## [Required action]
Return exactly and only these lines: the first of the listing through the one containing "What do you see at coordinates (351, 1187)".

******************************

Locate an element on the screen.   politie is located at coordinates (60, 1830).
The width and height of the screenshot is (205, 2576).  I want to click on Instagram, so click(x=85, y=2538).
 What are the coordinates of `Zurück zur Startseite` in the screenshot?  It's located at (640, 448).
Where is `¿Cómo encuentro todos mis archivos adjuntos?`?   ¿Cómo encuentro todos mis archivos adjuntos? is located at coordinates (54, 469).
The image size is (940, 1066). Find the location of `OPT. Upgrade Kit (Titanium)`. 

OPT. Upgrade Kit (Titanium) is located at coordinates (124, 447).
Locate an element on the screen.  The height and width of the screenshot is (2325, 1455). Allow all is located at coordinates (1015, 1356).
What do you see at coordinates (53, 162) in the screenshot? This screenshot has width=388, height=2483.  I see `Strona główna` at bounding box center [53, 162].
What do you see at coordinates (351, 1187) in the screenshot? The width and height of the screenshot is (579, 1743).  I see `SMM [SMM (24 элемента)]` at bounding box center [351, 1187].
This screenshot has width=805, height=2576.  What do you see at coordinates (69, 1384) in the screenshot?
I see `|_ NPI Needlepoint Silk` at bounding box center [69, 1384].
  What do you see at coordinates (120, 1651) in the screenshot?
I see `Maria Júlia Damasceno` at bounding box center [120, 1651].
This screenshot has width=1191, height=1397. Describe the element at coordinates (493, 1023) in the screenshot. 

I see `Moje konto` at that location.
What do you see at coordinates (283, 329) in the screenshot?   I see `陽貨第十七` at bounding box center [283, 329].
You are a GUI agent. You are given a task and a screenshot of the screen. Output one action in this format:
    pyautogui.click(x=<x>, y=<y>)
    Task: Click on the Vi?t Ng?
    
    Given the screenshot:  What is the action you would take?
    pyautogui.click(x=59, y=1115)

******************************

## [Expected output]
Locate an element on the screen.   politie is located at coordinates (60, 1830).
The width and height of the screenshot is (205, 2576).  I want to click on Instagram, so click(x=85, y=2538).
 What are the coordinates of `Zurück zur Startseite` in the screenshot?  It's located at (640, 448).
Where is `¿Cómo encuentro todos mis archivos adjuntos?`?   ¿Cómo encuentro todos mis archivos adjuntos? is located at coordinates (54, 469).
The image size is (940, 1066). Find the location of `OPT. Upgrade Kit (Titanium)`. 

OPT. Upgrade Kit (Titanium) is located at coordinates (124, 447).
Locate an element on the screen.  The height and width of the screenshot is (2325, 1455). Allow all is located at coordinates (1015, 1356).
What do you see at coordinates (53, 162) in the screenshot? This screenshot has width=388, height=2483.  I see `Strona główna` at bounding box center [53, 162].
What do you see at coordinates (351, 1187) in the screenshot? The width and height of the screenshot is (579, 1743).  I see `SMM [SMM (24 элемента)]` at bounding box center [351, 1187].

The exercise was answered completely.